Still, I plunged on, hoping, like a substitute teacher on the first day of school, that the volume of my voice would hide my anxiety and make up for my lack of experience.
“All I want to do is make sure none of you gets hurt,” I yelled. “So get in line behind me and we’ll all —”
It was too late. Alastor’s ears pricked forward and he snorted. Then Hope let out a squawk of alarm and suddenly took off from between Alastor’s ears, as if frightened by something. But what? I wondered. I hadn’t been shouting that loud. Could she have sensed my own fear?
As I looked around to see what had startled her, a bolt of lightning split the air, thrusting the entire cavern into stark white daylight, instead of the perpetual pinkish dawn it seemed nearly always to be in.
Chloe wasn’t the only one who screamed. I’m pretty sure Kayla and Alex — as well as Hospital Gown and most of his friends — did, too. I know my ears were ringing afterwards … possibly from a scream of my own.
When I lowered the arm I’d lifted to protect my dazzled gaze, I saw that the two ships were so close to the docks, I could have looked into John’s eyes — if his long hair wasn’t partially obscuring his face — as he struggled to twist the wheel, which some unseen force was attempting to pull in the opposite direction.
Furies. Without any weak-willed human bodies to possess the way they did on earth, they couldn’t be seen by the naked eye. But I should have known that they were all around us, not only by the color of my diamond and what had happened to the boats, but also by the chill in the air, the lightning, and now the almost undetectable but ever increasing shaking of the boards of the dock beneath us. The remaining water glasses on the tray Alex had left on the railing began to drop into the water one by one, until finally the empty tray itself slipped, with a plop, into the lake.
People seemed eager to take my advice to evacuate now. The problem was, they couldn’t.
“W-what’s happening?” Chloe cried, reaching for the closest solid thing she could grab on to, which happened to be Alex.
True to his name of protector of man — and now girl — Alex slid an arm around her just as the waves began to slap over the side of the pier, dampening everyone’s legs to the knee.
“I don’t know,” he said. “But I think Pierce is right. We’d better —”
His voice was drowned out by the loudest clap of thunder I’d ever heard.

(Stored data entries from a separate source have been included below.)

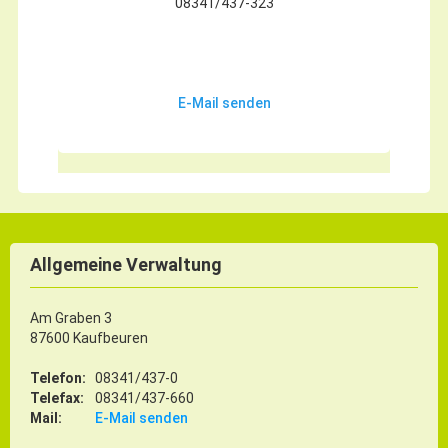
08341/437-323
E-Mail senden
Allgemeine Verwaltung
Am Graben 3
87600 Kaufbeuren
Telefon:
08341/437-0
Telefax:
08341/437-660
Mail:
E-Mail senden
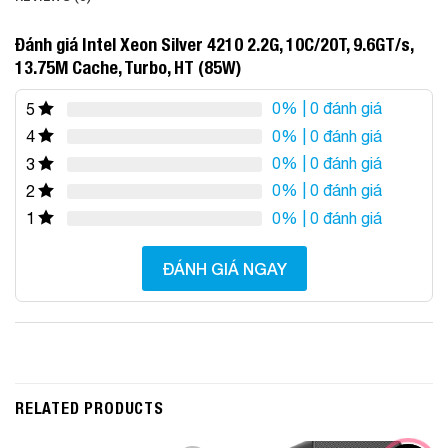
Đánh giá Intel Xeon Silver 4210 2.2G, 10C/20T, 9.6GT/s,
13.75M Cache, Turbo, HT (85W)
0%
| 0 đánh giá
5
0%
| 0 đánh giá
4
0%
| 0 đánh giá
3
0%
| 0 đánh giá
2
0%
| 0 đánh giá
1
ĐÁNH GIÁ NGAY
RELATED PRODUCTS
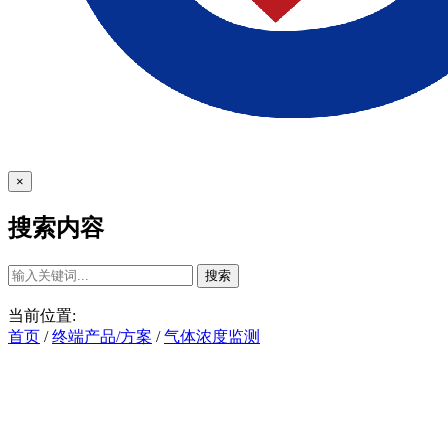
×
搜索内容
搜索
当前位置:
首页
/
终端产品/方案
/
气体浓度监测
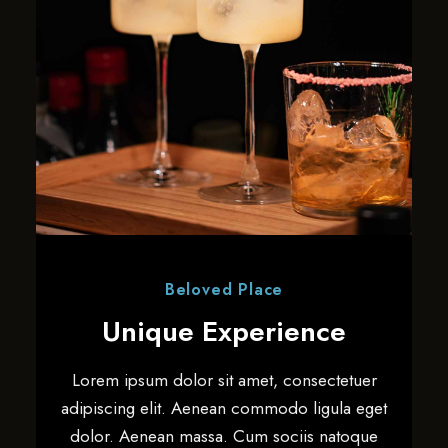
Beloved Place
Unique Experience
Lorem ipsum dolor sit amet, consectetuer
adipiscing elit. Aenean commodo ligula eget
dolor. Aenean massa. Cum sociis natoque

Except that it wasn’t thunder. I twisted in the saddle to see if John was all right, knowing as I did that there was no possible way he was going to be able to employ that trick Reed had suggested and rig something to hold the wheel in place as he leaped to safety.
I was right. The sound we’d heard was the prow of the boat John had been steering, ripping out the hull of the ship in front of it as it rammed against it, with John still aboard.